The satisfaction this brings David is addictive;
the power to control his own surroundings drives him to be heedless of
the laws against vandalising private property. David finds a moment of
clarity whilst sitting in jail for the damage he’s done. He is reborn as
The Rectifier, hooded and working under cover of darkness to disable car
alarms everywhere. David allows his marriage to break down and his wife
to kick him out of their flat rather than give up his crusade. It is
only after moving into an even more noisy area of Manhattan, that he
meets Ekaterina Filippovna, a spunky little college student who sets him
on the path to try and change the system from within, petitioning to
have the noise laws changed. When the mayor blocks their petition, The
Rectifier is rectified!
Yeah, even Tim Robbins’ considerable charms
couldn’t save this mess.
Noise is meant to be a fable of personal
empowerment for Everyman. Unfortunately for the film, due to some wildly
uneven direction and one-dimensional characters for whom you never feel
any sympathy, it simply comes off as a shallow Yuppie fairy tale.
Maybe it’s
the location. Maybe if the film had taken place other than “The City
That Never Sleeps,” David’s irritation would have made more sense. When
someone moves to Manhattan, the sound levels should come as no surprise.
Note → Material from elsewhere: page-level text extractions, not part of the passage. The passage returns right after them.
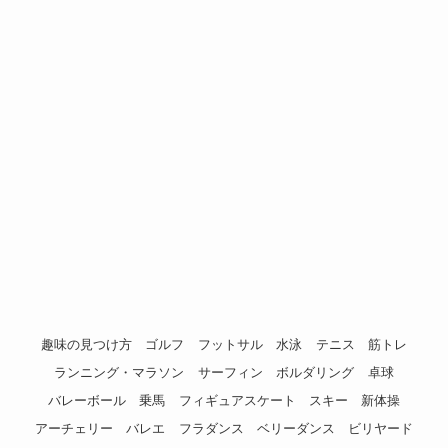
趣味の見つけ方
ゴルフ
フットサル
水泳
テニス
筋トレ
ランニング・マラソン
サーフィン
ボルダリング
卓球
バレーボール
乗馬
フィギュアスケート
スキー
新体操
アーチェリー
バレエ
フラダンス
ベリーダンス
ビリヤード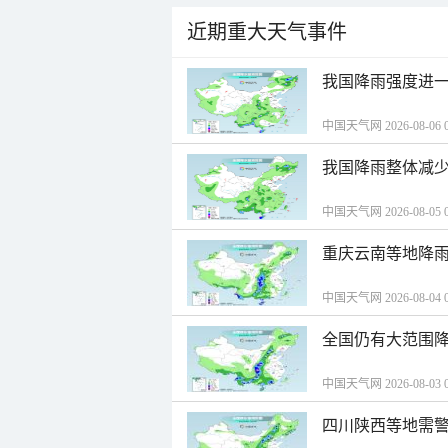
近期重大天气事件
我国降雨强度进一
中国天气网 2026-08-06 0
我国降雨整体减少
中国天气网 2026-08-05 0
重庆云南等地降雨
中国天气网 2026-08-04 0
全国仍有大范围降
中国天气网 2026-08-03 0
四川陕西等地需警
It’s as much a part of the island as Times Square, Duane Reade
pharmacies on every corner, the F train running late or overpriced soft
pretzels in Midtown. And while everyone can relate to being annoyed by
an errant car alarm, I don’t know that anyone who has a car in the city
would like to not have a working alarm. The premise that they do not
work to dissuade theft does not wash. Also, David’s constant distraction
by the noises he hears can’t help but beg the question: If it’s so
difficult for you to deal with, why not do as your wife suggests and
move back to quiet Winnetka? Or at least a more
sedate suburb? Not everyone is meant to live everyplace and if
destroying someone else’s property is the only way you can cope, then
there’s more wrong with you than the folks trying not to have their cars
stolen.
If the humour had had a lighter touch, Noise would
have been more successful in its aim of taking a funny look at something
that is indeed a problem, but it takes on a mantle of earnestness
abetted by an utter lack of self-awareness that makes it insufferable.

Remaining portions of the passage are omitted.